**** MATERIAL FOR THIS EXERCISE

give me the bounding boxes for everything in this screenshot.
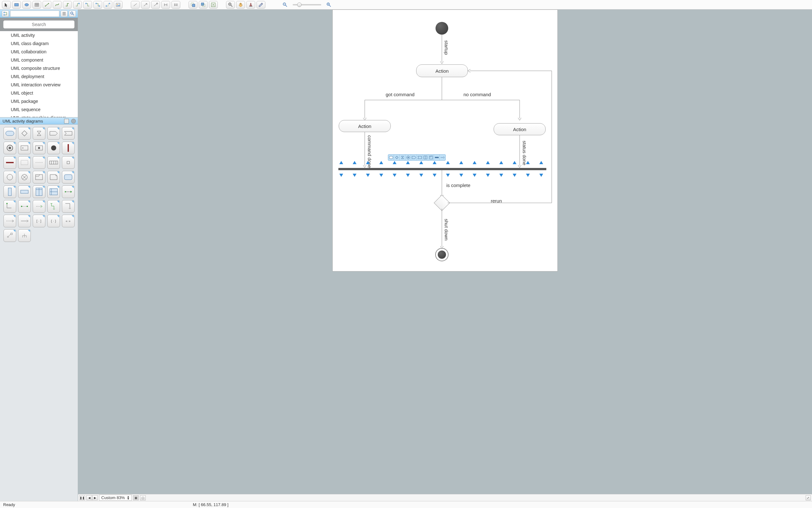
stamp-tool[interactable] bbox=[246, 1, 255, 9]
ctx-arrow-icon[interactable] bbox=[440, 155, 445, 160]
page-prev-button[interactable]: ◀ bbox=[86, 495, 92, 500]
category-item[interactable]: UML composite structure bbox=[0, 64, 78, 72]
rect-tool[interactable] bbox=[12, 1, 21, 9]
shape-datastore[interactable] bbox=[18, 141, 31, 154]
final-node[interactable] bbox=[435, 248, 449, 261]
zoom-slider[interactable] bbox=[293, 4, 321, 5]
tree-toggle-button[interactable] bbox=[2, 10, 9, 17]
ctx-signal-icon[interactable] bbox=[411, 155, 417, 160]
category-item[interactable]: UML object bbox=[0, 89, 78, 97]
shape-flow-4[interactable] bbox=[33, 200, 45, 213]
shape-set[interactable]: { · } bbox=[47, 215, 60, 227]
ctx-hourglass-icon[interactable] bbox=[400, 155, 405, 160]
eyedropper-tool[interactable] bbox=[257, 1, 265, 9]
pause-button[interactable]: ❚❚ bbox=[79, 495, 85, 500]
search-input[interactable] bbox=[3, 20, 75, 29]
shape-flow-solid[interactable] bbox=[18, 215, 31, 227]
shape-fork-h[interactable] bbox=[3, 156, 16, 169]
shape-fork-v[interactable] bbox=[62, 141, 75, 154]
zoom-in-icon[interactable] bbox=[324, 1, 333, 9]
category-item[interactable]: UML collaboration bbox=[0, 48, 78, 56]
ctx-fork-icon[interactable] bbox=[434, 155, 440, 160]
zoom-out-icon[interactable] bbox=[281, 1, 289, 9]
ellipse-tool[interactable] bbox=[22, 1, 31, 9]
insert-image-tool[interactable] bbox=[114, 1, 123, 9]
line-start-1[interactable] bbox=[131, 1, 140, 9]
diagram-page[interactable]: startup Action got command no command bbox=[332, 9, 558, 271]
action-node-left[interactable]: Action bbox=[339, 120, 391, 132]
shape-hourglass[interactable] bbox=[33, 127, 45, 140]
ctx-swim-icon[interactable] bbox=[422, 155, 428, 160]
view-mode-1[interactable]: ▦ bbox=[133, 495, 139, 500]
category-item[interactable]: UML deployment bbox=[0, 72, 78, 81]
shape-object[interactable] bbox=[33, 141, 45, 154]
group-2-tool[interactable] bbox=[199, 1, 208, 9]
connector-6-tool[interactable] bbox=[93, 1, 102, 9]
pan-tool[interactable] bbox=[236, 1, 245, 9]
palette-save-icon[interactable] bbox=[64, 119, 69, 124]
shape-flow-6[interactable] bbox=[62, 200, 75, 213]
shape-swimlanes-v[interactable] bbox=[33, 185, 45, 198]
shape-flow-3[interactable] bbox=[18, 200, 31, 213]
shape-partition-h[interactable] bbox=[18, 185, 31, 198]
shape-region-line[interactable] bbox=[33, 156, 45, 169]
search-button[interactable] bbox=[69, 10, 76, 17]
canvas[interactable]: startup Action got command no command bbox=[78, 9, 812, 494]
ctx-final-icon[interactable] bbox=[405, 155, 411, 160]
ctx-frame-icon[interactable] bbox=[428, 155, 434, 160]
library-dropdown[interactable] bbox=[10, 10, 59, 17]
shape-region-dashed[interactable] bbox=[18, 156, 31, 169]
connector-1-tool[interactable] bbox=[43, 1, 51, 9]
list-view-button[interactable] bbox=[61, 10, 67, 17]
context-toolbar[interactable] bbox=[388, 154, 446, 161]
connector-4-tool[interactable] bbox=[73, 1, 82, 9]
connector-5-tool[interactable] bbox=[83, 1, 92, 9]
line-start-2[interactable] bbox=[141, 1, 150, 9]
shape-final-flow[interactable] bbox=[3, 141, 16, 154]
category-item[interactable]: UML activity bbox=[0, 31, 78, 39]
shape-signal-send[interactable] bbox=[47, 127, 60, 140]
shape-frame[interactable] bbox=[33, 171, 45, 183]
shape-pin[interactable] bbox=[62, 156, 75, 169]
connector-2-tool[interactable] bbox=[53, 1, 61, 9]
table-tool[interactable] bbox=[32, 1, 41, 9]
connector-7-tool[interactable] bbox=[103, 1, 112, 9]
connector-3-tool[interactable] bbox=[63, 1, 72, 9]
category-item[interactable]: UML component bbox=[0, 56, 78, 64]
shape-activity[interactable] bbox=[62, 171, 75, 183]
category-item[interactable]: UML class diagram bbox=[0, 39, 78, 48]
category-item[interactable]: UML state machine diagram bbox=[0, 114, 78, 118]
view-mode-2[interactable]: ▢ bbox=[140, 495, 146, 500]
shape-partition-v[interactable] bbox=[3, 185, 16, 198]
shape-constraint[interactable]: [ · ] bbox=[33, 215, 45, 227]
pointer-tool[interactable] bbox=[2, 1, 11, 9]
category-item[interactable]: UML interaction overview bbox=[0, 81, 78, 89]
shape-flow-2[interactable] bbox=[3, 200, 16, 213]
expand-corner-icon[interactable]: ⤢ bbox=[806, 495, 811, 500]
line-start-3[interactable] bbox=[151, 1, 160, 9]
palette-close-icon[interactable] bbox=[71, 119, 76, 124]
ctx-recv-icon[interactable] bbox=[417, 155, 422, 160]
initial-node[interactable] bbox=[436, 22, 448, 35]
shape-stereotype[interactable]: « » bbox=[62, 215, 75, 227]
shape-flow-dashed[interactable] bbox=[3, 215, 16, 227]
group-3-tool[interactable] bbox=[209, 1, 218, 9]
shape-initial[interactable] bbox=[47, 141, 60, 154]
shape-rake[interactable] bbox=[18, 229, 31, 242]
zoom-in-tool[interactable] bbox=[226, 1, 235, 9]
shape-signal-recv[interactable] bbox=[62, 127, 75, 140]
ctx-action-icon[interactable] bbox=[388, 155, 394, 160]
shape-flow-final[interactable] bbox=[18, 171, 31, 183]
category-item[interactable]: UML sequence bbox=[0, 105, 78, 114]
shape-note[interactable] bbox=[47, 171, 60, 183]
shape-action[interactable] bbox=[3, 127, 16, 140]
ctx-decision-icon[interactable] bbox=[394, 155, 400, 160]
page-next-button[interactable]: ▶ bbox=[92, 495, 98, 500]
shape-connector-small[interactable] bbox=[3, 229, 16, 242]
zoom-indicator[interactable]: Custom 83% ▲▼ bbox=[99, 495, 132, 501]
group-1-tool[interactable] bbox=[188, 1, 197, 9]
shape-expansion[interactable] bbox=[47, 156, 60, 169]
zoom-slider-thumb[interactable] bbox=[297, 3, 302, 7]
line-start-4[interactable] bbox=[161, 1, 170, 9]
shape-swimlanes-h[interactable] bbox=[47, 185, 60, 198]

********
**** MATERIAL FOR THIS EXERCISE

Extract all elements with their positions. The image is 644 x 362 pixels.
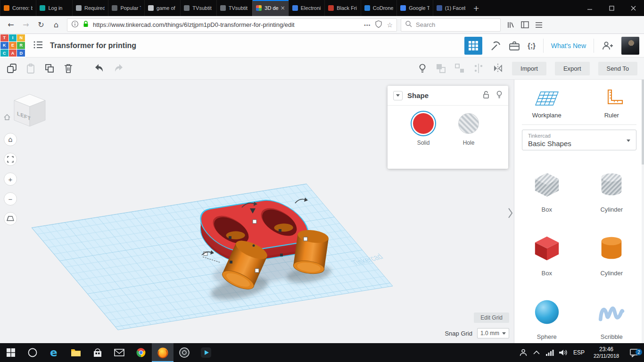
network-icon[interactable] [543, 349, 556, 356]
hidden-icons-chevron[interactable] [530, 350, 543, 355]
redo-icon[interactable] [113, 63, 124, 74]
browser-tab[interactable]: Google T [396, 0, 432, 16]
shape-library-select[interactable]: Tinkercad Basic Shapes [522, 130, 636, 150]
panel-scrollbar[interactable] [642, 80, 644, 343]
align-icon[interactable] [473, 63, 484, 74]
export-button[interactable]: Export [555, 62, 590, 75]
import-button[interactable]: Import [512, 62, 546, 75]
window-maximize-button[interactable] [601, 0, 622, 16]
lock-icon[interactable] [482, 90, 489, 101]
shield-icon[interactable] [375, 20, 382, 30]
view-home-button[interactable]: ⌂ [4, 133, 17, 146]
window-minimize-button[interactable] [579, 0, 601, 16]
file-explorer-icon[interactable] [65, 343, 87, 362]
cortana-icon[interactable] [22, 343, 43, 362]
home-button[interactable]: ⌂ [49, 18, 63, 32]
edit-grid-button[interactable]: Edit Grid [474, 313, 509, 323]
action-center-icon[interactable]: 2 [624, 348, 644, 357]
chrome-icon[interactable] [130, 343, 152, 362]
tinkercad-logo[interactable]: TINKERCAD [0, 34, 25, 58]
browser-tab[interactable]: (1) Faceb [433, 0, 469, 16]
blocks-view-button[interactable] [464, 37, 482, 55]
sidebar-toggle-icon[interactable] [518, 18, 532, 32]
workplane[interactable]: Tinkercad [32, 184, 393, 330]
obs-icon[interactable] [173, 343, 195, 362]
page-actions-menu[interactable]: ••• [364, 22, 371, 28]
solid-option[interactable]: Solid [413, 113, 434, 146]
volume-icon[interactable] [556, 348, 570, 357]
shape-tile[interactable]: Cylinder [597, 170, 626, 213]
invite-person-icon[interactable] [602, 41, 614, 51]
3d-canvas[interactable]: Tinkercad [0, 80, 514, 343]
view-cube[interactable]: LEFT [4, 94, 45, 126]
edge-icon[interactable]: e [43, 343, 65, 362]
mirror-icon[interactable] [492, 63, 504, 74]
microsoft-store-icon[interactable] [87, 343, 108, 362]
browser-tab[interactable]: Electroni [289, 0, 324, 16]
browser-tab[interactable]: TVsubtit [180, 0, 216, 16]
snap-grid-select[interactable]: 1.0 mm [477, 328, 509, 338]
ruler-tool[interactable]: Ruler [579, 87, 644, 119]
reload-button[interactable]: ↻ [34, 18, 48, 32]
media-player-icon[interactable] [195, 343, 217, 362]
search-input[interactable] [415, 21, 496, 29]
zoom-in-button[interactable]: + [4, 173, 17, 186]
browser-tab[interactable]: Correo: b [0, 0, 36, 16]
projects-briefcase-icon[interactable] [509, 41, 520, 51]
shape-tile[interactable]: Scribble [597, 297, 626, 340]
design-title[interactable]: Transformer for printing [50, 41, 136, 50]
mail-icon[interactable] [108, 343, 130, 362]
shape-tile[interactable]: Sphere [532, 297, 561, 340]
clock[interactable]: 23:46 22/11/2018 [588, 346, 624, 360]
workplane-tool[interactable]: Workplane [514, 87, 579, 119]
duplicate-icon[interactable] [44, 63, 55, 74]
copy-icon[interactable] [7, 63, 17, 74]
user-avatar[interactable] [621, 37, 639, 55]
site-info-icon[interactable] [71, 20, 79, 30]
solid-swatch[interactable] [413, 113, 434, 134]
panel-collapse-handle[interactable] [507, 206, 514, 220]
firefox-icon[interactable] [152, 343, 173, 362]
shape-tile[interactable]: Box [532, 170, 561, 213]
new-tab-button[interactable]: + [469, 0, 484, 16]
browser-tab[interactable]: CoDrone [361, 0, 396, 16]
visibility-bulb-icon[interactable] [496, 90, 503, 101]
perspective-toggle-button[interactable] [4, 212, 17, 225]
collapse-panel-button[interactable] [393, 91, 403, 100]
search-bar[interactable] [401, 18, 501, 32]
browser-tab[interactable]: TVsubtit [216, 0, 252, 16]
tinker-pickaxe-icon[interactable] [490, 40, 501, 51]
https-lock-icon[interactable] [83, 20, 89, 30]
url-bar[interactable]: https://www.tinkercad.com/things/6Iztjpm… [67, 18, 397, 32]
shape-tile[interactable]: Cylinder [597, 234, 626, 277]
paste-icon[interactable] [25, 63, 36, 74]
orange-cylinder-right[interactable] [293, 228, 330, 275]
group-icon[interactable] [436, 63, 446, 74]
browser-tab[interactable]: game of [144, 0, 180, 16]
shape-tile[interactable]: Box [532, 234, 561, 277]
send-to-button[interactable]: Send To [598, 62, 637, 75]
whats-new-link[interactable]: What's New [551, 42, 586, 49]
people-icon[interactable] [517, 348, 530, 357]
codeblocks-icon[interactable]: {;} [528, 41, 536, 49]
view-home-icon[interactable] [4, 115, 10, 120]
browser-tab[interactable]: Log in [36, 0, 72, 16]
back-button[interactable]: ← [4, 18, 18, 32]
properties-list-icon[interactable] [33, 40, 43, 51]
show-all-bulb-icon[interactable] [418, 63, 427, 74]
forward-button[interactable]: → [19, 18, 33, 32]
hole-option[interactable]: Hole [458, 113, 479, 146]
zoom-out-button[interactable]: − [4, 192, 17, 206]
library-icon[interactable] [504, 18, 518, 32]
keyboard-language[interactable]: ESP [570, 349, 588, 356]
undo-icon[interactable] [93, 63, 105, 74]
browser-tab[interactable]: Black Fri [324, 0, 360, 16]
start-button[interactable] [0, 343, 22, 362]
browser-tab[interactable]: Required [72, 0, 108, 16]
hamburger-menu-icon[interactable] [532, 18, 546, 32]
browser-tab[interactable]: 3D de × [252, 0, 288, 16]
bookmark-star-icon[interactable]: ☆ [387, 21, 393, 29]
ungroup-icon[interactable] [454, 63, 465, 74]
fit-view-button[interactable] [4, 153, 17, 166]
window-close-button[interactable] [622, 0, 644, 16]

********

EXERCISE GOAL | All lines in the entries above that include "initial" should be found and copied.

SOLUTION FOR THIS TASK |
initial-node[interactable] bbox=[436, 22, 448, 35]
shape-initial[interactable] bbox=[47, 141, 60, 154]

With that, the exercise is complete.